Task description: Go to the line holding "starting the implementation" in the data below and repeat it exactly, then each line after it up to and including the one holding "Generate and manage code efficiently". Omit pictures.

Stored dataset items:
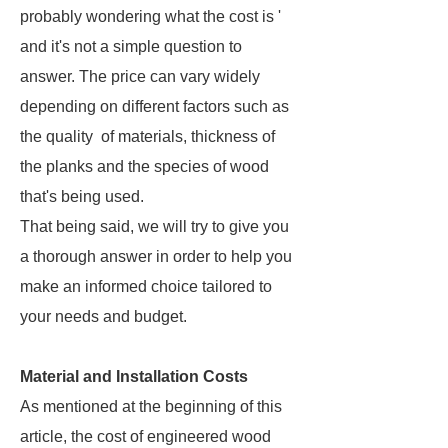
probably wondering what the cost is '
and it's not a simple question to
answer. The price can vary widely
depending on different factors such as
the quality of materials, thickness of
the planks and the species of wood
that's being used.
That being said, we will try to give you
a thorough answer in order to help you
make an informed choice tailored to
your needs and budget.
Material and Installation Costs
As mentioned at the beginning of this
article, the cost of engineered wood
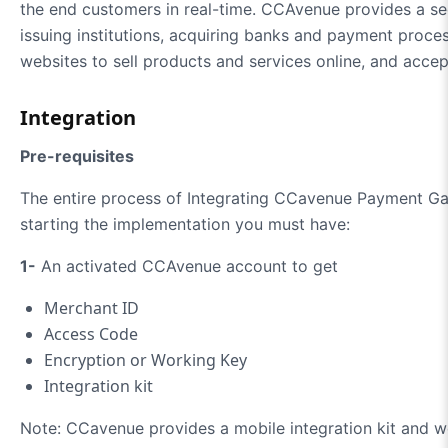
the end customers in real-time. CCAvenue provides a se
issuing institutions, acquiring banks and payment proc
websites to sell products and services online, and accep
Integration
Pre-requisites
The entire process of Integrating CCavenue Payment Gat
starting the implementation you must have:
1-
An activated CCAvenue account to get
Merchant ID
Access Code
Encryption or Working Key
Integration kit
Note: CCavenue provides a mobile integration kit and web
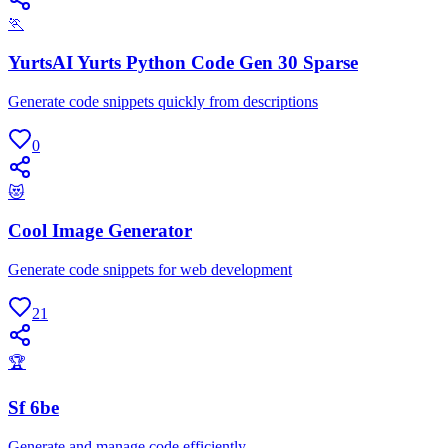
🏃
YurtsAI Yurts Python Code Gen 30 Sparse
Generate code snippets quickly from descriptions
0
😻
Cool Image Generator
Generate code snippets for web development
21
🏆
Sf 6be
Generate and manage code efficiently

...

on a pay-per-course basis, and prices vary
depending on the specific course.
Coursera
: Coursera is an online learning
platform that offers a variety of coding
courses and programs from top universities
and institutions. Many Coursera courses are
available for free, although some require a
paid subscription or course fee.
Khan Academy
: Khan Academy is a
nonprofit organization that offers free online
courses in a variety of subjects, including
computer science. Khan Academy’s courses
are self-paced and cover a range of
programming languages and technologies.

...

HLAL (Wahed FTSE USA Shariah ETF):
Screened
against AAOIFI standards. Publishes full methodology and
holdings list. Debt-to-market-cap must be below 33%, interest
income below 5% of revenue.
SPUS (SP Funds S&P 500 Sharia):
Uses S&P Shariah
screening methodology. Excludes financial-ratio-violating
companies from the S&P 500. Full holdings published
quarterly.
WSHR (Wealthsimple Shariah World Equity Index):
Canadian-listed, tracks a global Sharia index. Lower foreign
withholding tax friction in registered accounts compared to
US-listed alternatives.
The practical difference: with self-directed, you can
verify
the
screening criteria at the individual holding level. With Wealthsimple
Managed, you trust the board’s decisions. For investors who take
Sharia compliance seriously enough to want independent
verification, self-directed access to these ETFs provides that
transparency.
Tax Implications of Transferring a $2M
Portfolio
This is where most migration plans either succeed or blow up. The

Exercise result:
starting the implementation you must have:
1-
An activated CCAvenue account to get
Merchant ID
Access Code
Encryption or Working Key
Integration kit
Note: CCavenue provides a mobile integration kit and web
🏃
YurtsAI Yurts Python Code Gen 30 Sparse
Generate code snippets quickly from descriptions
0
😻
Cool Image Generator
Generate code snippets for web development
21
🏆
Sf 6be
Generate and manage code efficiently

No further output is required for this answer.